Jorge Bustamante, Pelapor Khusus Hak Asasi Manusia Migran, mencatat keprihatinan serius mengenai kebijakan deportasi dan penahanan, terutama mengingat fakta bahwa kasus penahanan tanpa batas waktu merupakan hal biasa. Kekhawatiran lainnya termasuk kurangnya proses hukum, pemenjaraan anak-anak dan bayi, para migran yang dipenjarakan harus dikurung di sel isolasi, kemungkinan kurang tidur, dan paparan terhadap panas dan dingin yang ekstrim.
“Amerika Serikat tidak memiliki strategi jangka panjang yang jelas dan konsisten untuk meningkatkan penghormatan terhadap hak asasi para migran,” kata laporan Bustamante.
Laporan itu ditulis setelah terjadi kontroversi misi pencarian fakta di Amerika pada bulan April lalu. Kunjungan tersebut direncanakan untuk menyelidiki kekhawatiran mengenai hak asasi manusia dari 37.5 juta migran di negara tersebut, termasuk penahanan sewenang-wenang, pemisahan keluarga, kondisi penahanan di bawah standar, pelanggaran prosedur dalam proses hukum pidana dan administrasi, diskriminasi ras dan etnis, pengusiran sewenang-wenang dan kolektif dan pelanggaran hak anak dan perempuan.

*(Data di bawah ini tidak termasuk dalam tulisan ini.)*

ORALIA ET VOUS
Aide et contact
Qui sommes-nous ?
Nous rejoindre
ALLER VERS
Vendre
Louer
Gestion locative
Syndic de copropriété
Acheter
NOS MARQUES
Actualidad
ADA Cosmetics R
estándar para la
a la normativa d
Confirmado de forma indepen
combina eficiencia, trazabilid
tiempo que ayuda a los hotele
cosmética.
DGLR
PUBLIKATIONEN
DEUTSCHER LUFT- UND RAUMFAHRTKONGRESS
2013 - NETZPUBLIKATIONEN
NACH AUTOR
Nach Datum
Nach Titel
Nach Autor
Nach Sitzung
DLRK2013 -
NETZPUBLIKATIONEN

“Laporan ini memperjelas bahwa undang-undang, kebijakan, dan praktik pemerintah AS adalah penyebab utama perlakuan kasar dan penganiayaan yang terus-menerus dialami oleh keluarga, pekerja, dan komunitas imigran,” menyatakan Colin Rajah, direktur Program Hak Migran Internasional dan Keadilan Global Jaringan Nasional untuk Hak Imigran dan Pengungsi (NNIRR). “Temuan ini merupakan dakwaan terhadap undang-undang dan penegakan imigrasi AS dan mencerminkan keluhan yang telah kami dokumentasikan dari seluruh negeri.”
NNIR merilis laporan, "Digerebek Berlebihan, Dikepung: Hukum dan Penegakan Imigrasi AS Menghancurkan Hak-Hak Migran, pada tanggal 18 Januari yang mendokumentasikan lebih dari 100 cerita pelanggaran hak asasi manusia yang menjadi bukti "krisis kemanusiaan" imigran dihadapi di Amerika Serikat.

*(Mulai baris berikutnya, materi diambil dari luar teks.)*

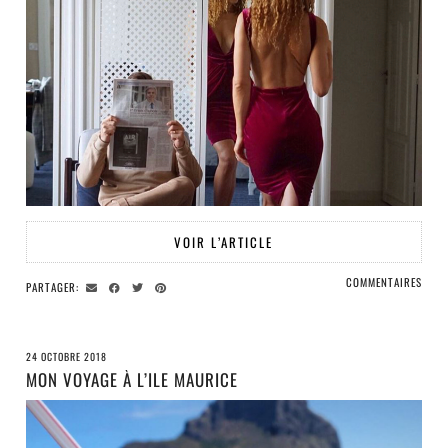
VOIR L’ARTICLE
COMMENTAIRES
PARTAGER:
24 OCTOBRE 2018
MON VOYAGE À L’ILE MAURICE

Menurut Jennifer Turner, yang memberikan a pernyataan pada tanggal 7 Maret kepada Dewan Hak Asasi Manusia atas nama American Civil Liberties Union (ACLU), Departemen Keamanan Dalam Negeri menahan 322,000 migran pada tahun 2007.

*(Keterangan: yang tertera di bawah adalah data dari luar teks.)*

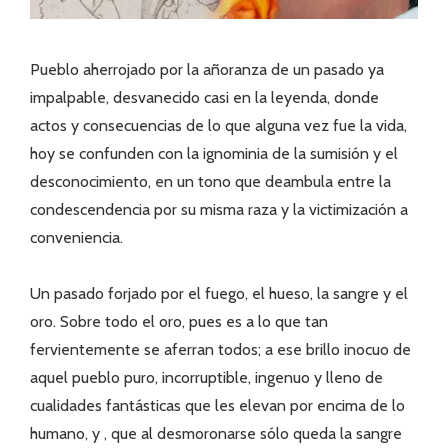
Pueblo aherrojado por la añoranza de un pasado ya
impalpable, desvanecido casi en la leyenda, donde
actos y consecuencias de lo que alguna vez fue la vida,
hoy se confunden con la ignominia de la sumisión y el
desconocimiento, en un tono que deambula entre la
condescendencia por su misma raza y la victimización a
conveniencia.
Un pasado forjado por el fuego, el hueso, la sangre y el
oro. Sobre todo el oro, pues es a lo que tan
fervientemente se aferran todos; a ese brillo inocuo de
aquel pueblo puro, incorruptible, ingenuo y lleno de
cualidades fantásticas que les elevan por encima de lo
humano, y , que al desmoronarse sólo queda la sangre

“Meningkatnya jumlah penahanan imigrasi telah mengakibatkan kondisi pengurungan yang sangat problematis, seperti layanan kesehatan yang sangat tidak memadai, kekerasan fisik dan seksual, kepadatan yang berlebihan, diskriminasi, dan rasisme,” kata Turner.
Sesuatu yang disembunyikan?
Bustamante mendapat perlawanan dari para pejabat AS pada hari terakhir perjalanannya ke AS ketika dia tidak diberi akses ke fasilitas penahanan di Texas dan New Jersey. Dalam surat kepada duta besar AS untuk PBB, Zalmay Khalilzad, Bustamante menyatakan: "Kedua kunjungan ini merupakan bagian dari rencana perjalanan yang telah disetujui dan disepakati dengan pemerintah Amerika Serikat. Pemerintah [AS] tidak pernah berkonsultasi dengan saya mengenai perubahan tersebut, atau menyediakan perubahan apa pun penjelasan tentang perlunya pembatalan tersebut."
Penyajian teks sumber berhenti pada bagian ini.